A full-on Welsh operation it was yesterday.
Started the day with a listen to Barafundle, the delicious Gorkys album from 1997, which (as has been the pattern for the weekend) bumped me into tears more than once. Some times the father is the son/Meirion Wyllt choked me up especially much.
It was very misty up on the Mancunian Flats and as we moved along the M56 towards y Hen Wlad fy Nhadau the banks grew thicker. In need of piss, we stopped at a Little Chef on the way in the midst of the swirl, reminiscing about lollipops past and family car journeys, pausing only to admire the Daily Express/Star/OK Magazine stand by the door.
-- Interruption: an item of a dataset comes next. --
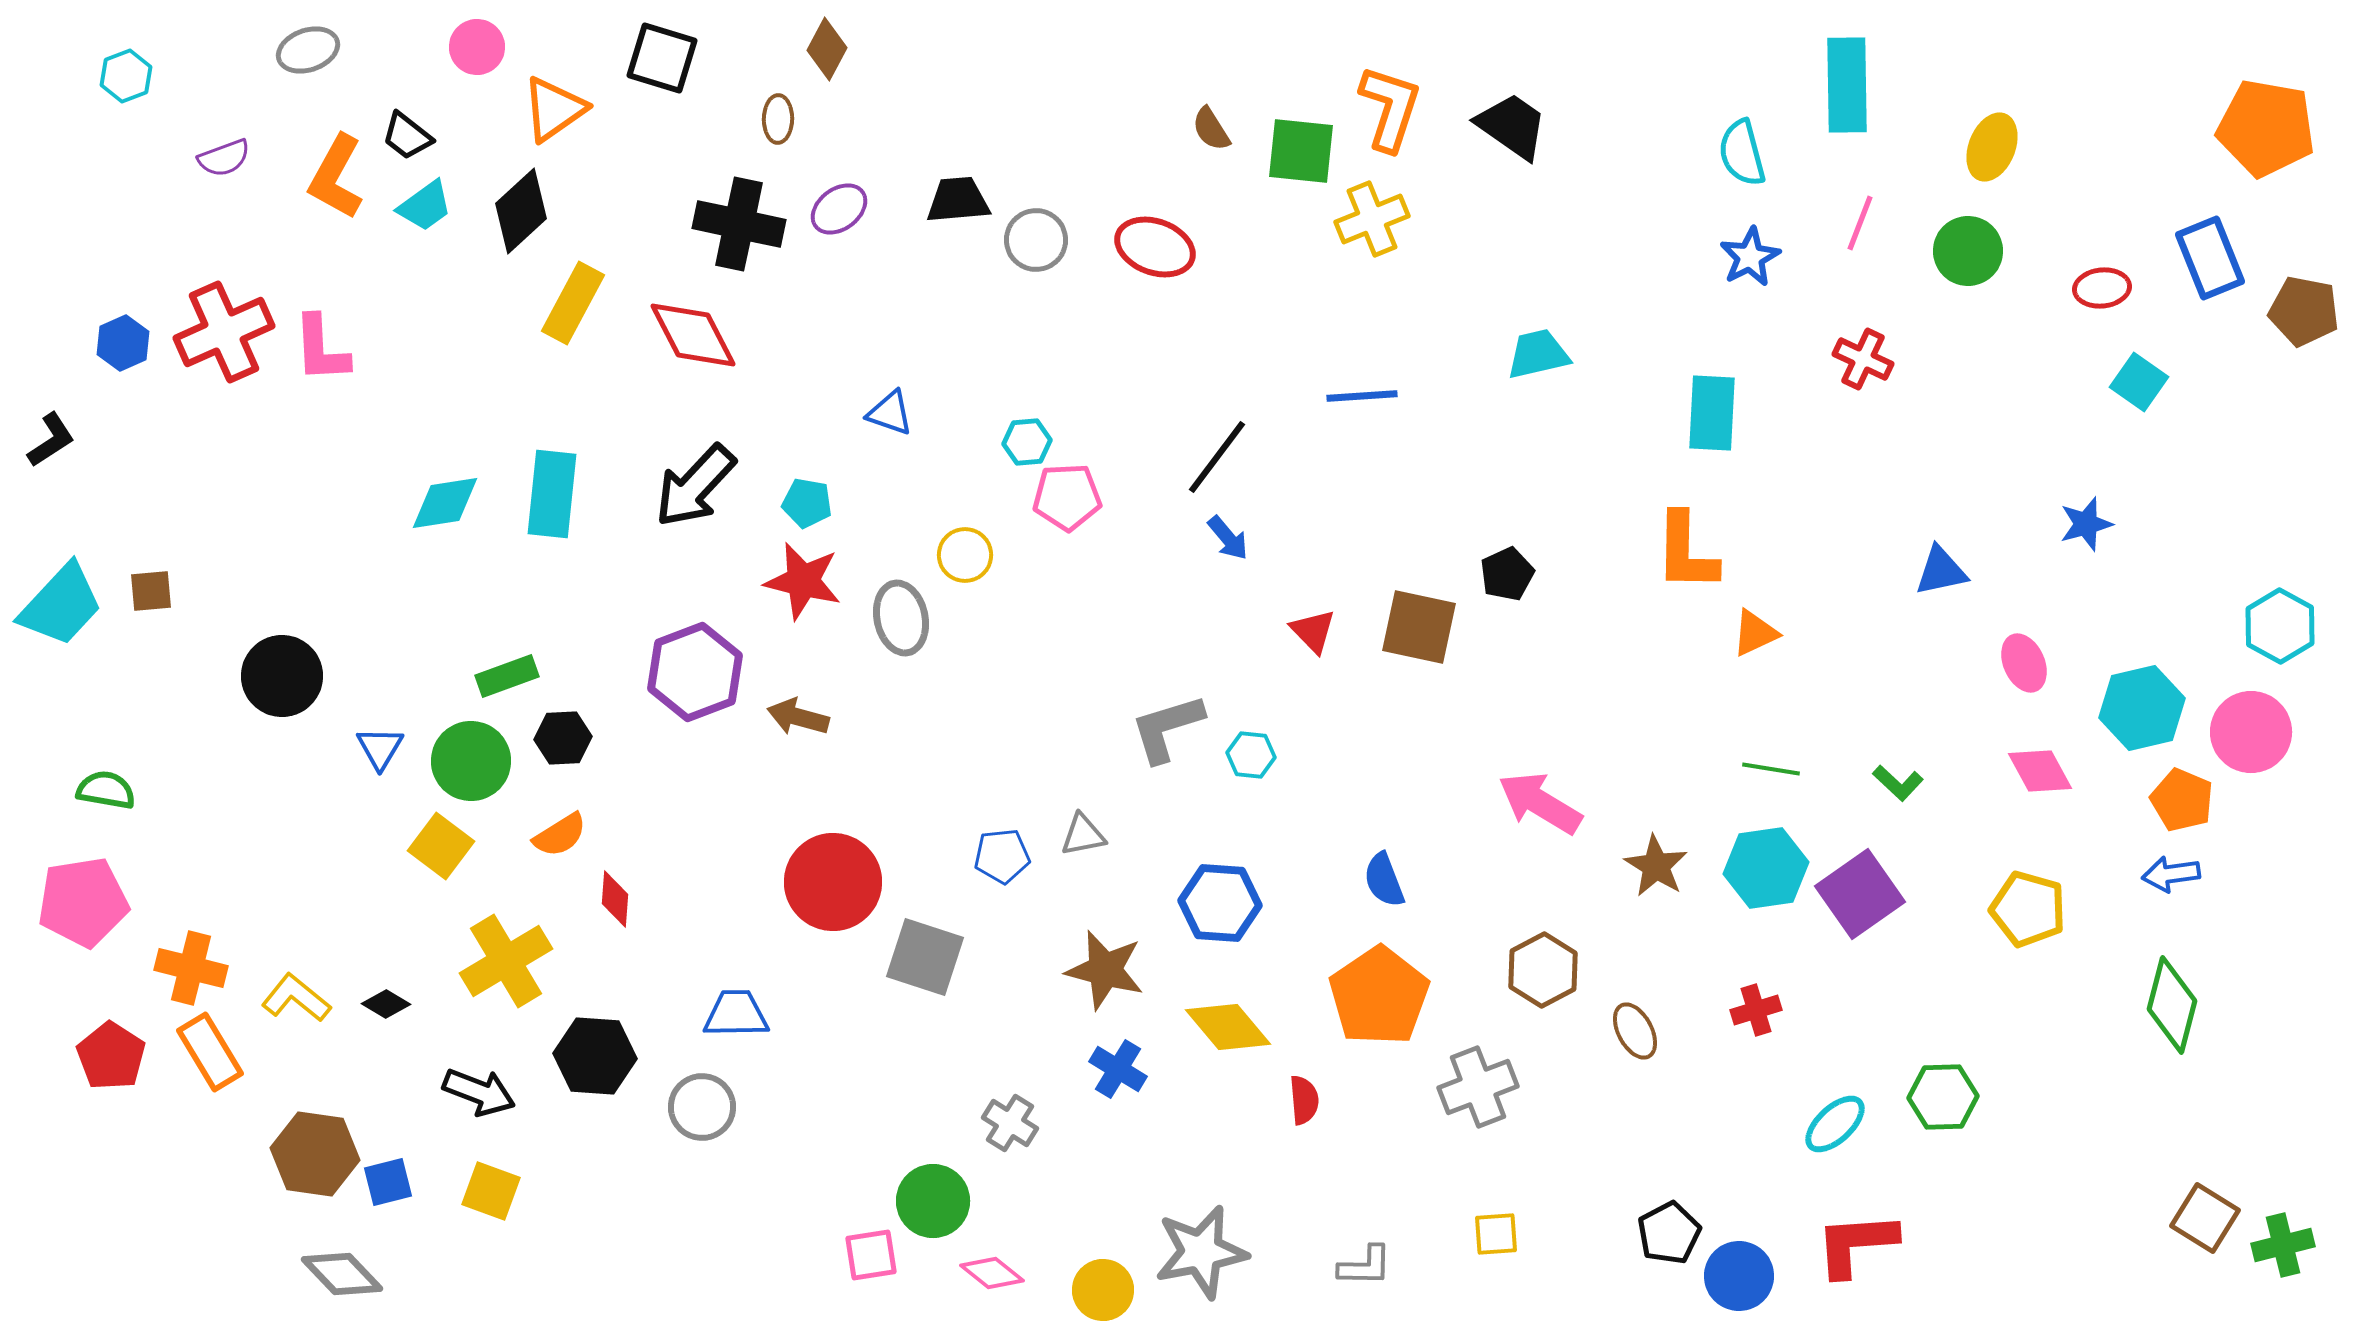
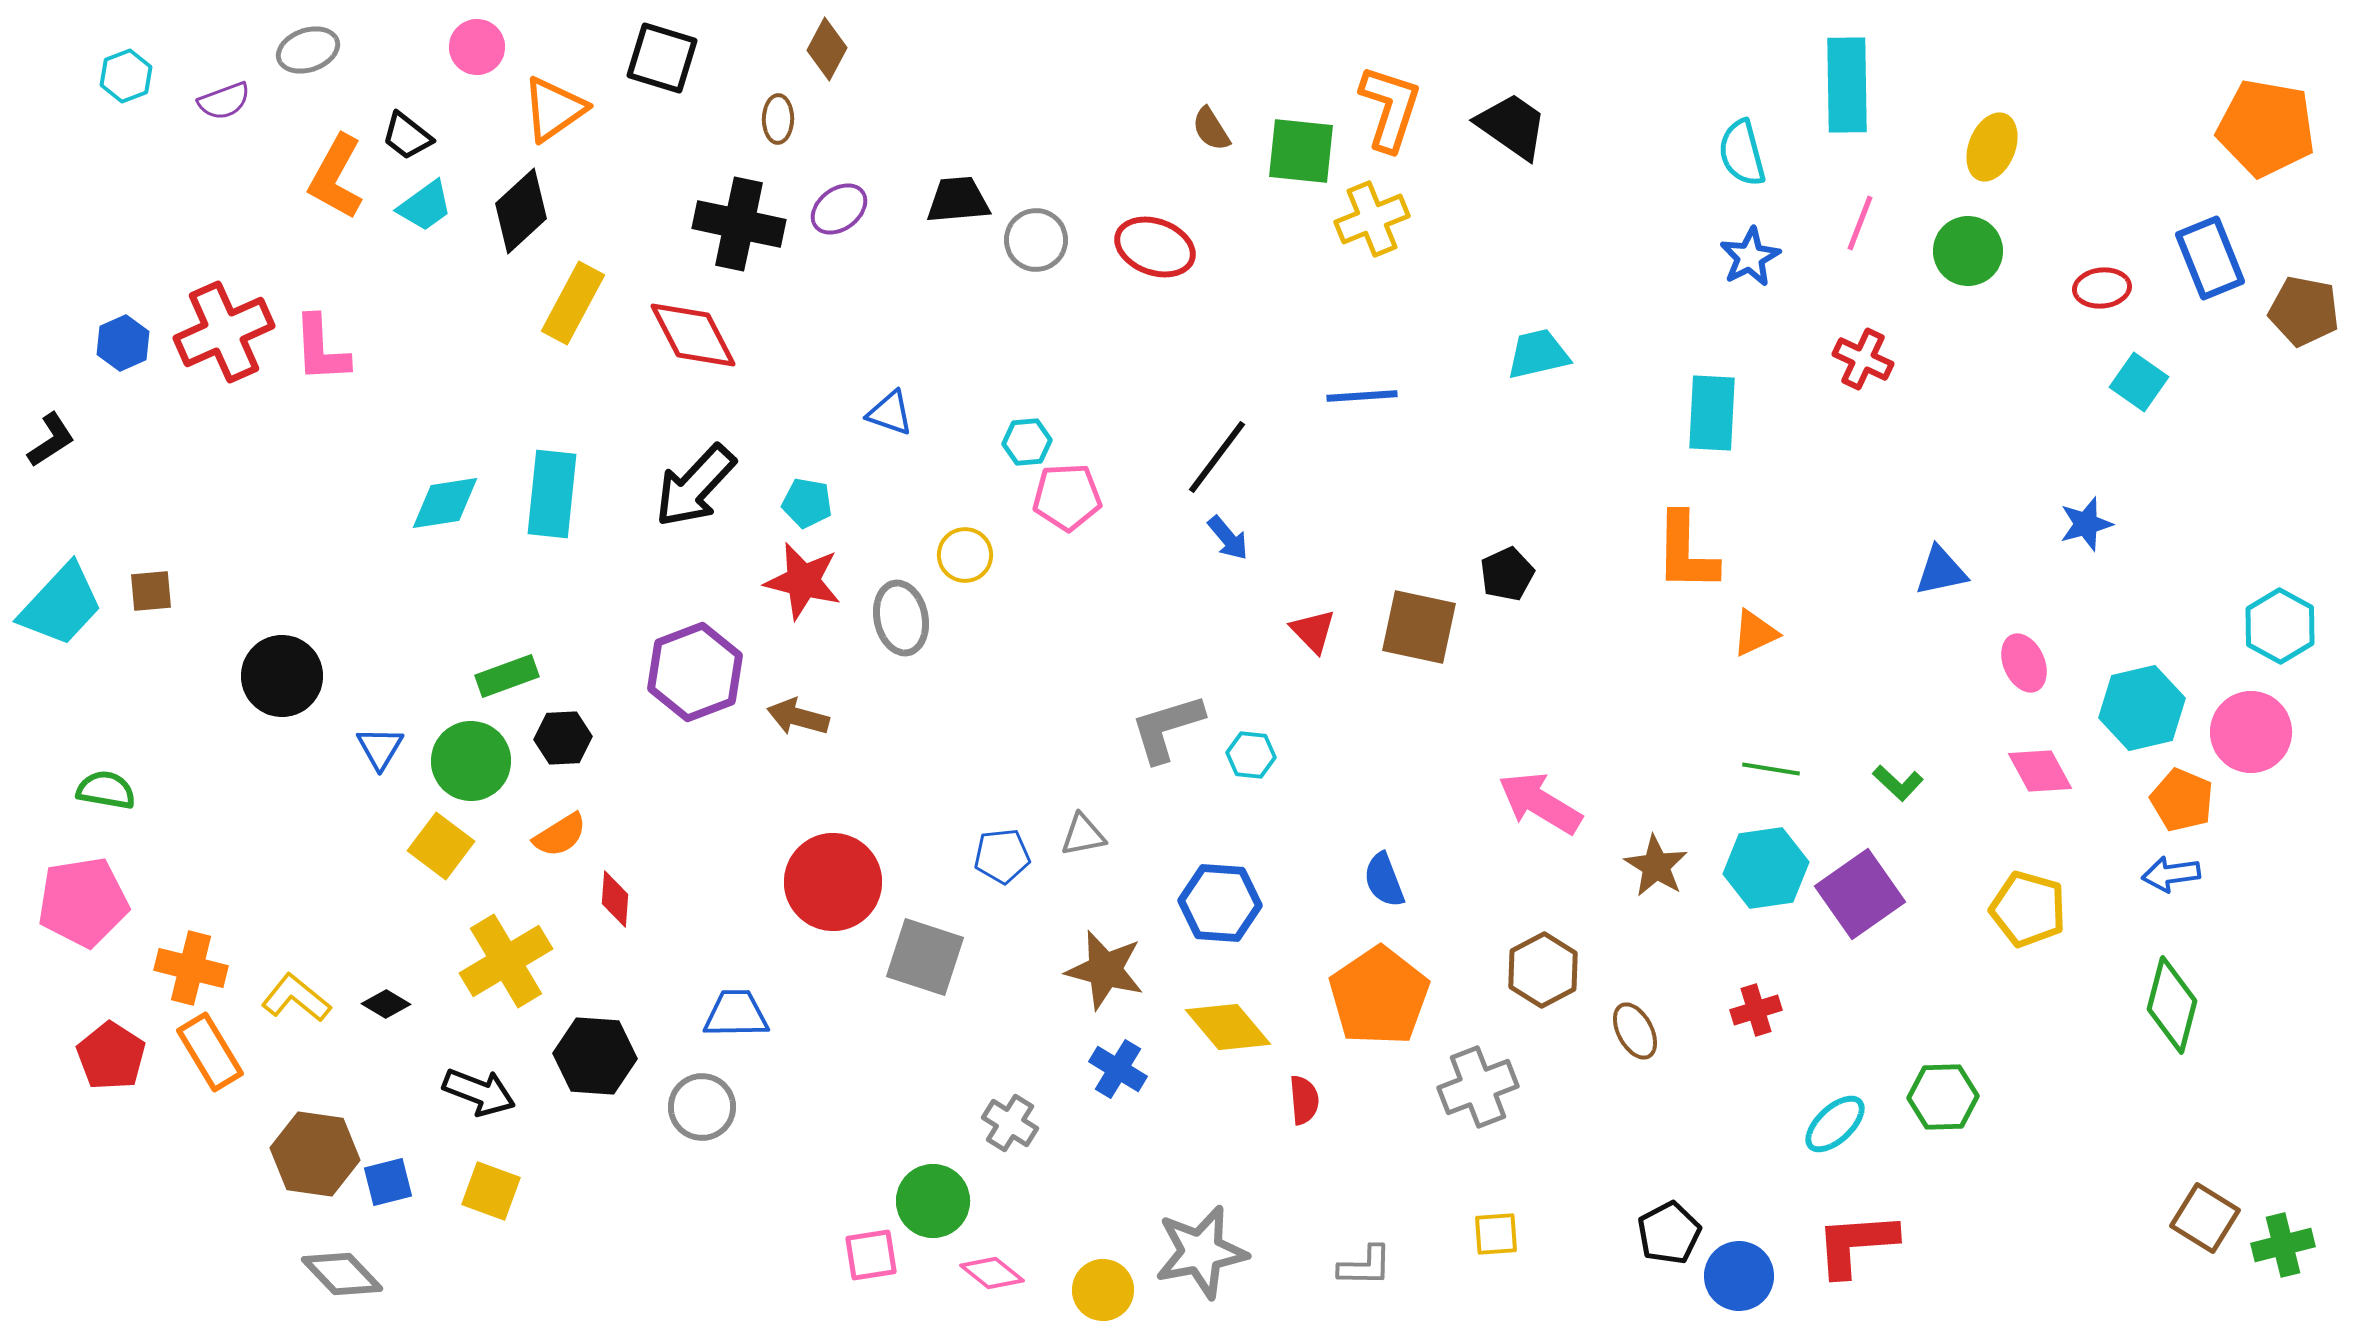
purple semicircle at (224, 158): moved 57 px up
A smorgasbord of balanced and perceptive journalism to go with the rest of the waffles. We got jogged off track a little, heading towards the Wirral and Hoylake and The Coral and LT's first boarding school. The road to Wales has been changed and there is no sign to Croeso you to the place any longer. I'm sure it will catch up but I miss the mark.
We had decided it was time to investigate the mysteries of those towns that lay just beyond the A55, towns I had faithfully driven past on my way to Ventodotia. Clwyd is a kind of a shadowy area in my universe, held in contempt for years for not being Welsh enough, for breeding Flintshire Scousers like Michael Owen and Ian Rush, for being hilly rather than mountainous. I even found the word Clwyd embarrassing during the 80s, perched beside the proud eagles of Gwynedd. Perhaps it was all a little uncomfortably close to England for me. Things get greyer as I get greyer, popkids; things that once were close are now further apart and vice versa; and my curiosity is roused.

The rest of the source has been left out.